- **Activity**
All lines from the one containing "wereld; communicatie &" through the end of the data below are to be repeated exactly, with pictures left out.

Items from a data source
********************
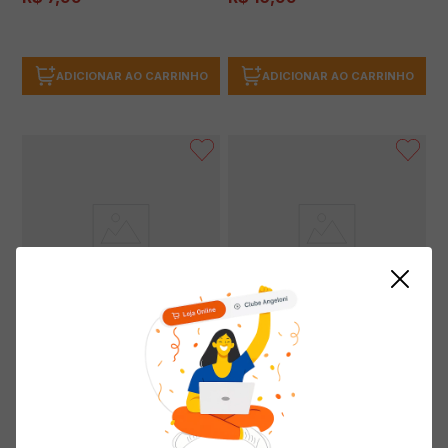
ADICIONAR AO CARRINHO
ADICIONAR AO CARRINHO
Ervilha VEGGERS Congelada
Milho VEGGERS Congelado 500g
500g
(0 avaliações)
(0 avaliações)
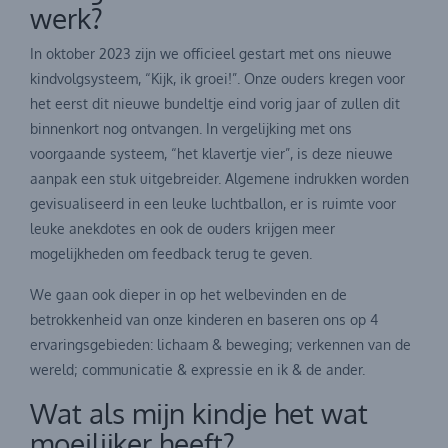
werk?
In oktober 2023 zijn we officieel gestart met ons nieuwe
kindvolgsysteem, “Kijk, ik groei!”. Onze ouders kregen voor
het eerst dit nieuwe bundeltje eind vorig jaar of zullen dit
binnenkort nog ontvangen. In vergelijking met ons
voorgaande systeem, “het klavertje vier”, is deze nieuwe
aanpak een stuk uitgebreider. Algemene indrukken worden
gevisualiseerd in een leuke luchtballon, er is ruimte voor
leuke anekdotes en ook de ouders krijgen meer
mogelijkheden om feedback terug te geven.
We gaan ook dieper in op het welbevinden en de
betrokkenheid van onze kinderen en baseren ons op 4
ervaringsgebieden: lichaam & beweging; verkennen van de
wereld; communicatie & expressie en ik & de ander.
Wat als mijn kindje het wat
moeilijker heeft?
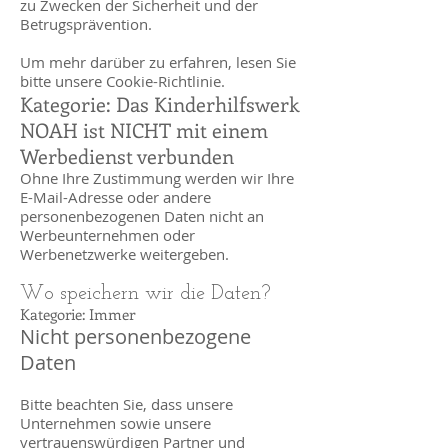
zu Zwecken der Sicherheit und der
Betrugsprävention.
Um mehr darüber zu erfahren, lesen Sie
bitte unsere Cookie-Richtlinie.
Kategorie: Das Kinderhilfswerk
NOAH
ist NICHT mit einem
Werbedienst verbunden
Ohne Ihre Zustimmung werden wir Ihre
E-Mail-Adresse oder andere
personenbezogenen Daten nicht an
Werbeunternehmen oder
Werbenetzwerke weitergeben.
Wo speichern wir die Daten?
Kategorie: Immer
Nicht personenbezogene
Daten
Bitte beachten Sie, dass unsere
Unternehmen sowie unsere
vertrauenswürdigen Partner und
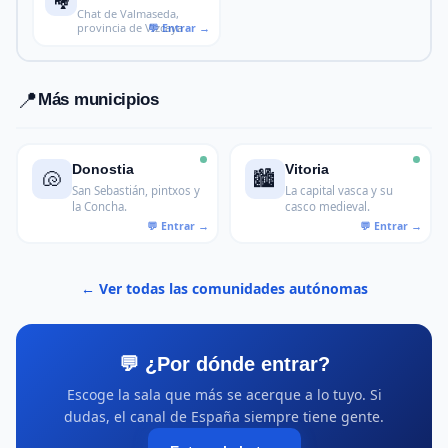
🏘️
Chat de Valmaseda,
provincia de Vizcaya
📍
Más municipios
Donostia
Vitoria
🐚
🏙️
San Sebastián, pintxos y
La capital vasca y su
la Concha.
casco medieval.
← Ver todas las comunidades autónomas
💬 ¿Por dónde entrar?
Escoge la sala que más se acerque a lo tuyo. Si
dudas, el canal de España siempre tiene gente.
********************
- **Written answer**
wereld; communicatie & expressie en ik & de ander.
Wat als mijn kindje het wat
moeilijker heeft?
zu Zwecken der Sicherheit und der
Betrugsprävention.
Um mehr darüber zu erfahren, lesen Sie
bitte unsere Cookie-Richtlinie.
Kategorie: Das Kinderhilfswerk
NOAH
ist NICHT mit einem
Werbedienst verbunden
Ohne Ihre Zustimmung werden wir Ihre
E-Mail-Adresse oder andere
personenbezogenen Daten nicht an
Werbeunternehmen oder
Werbenetzwerke weitergeben.
Wo speichern wir die Daten?
Kategorie: Immer
Nicht personenbezogene
Daten
Bitte beachten Sie, dass unsere
Unternehmen sowie unsere
vertrauenswürdigen Partner und
🏘️
Chat de Valmaseda,
provincia de Vizcaya
📍
Más municipios
Donostia
Vitoria
🐚
🏙️
San Sebastián, pintxos y
La capital vasca y su
la Concha.
casco medieval.
← Ver todas las comunidades autónomas
💬 ¿Por dónde entrar?
Escoge la sala que más se acerque a lo tuyo. Si
dudas, el canal de España siempre tiene gente.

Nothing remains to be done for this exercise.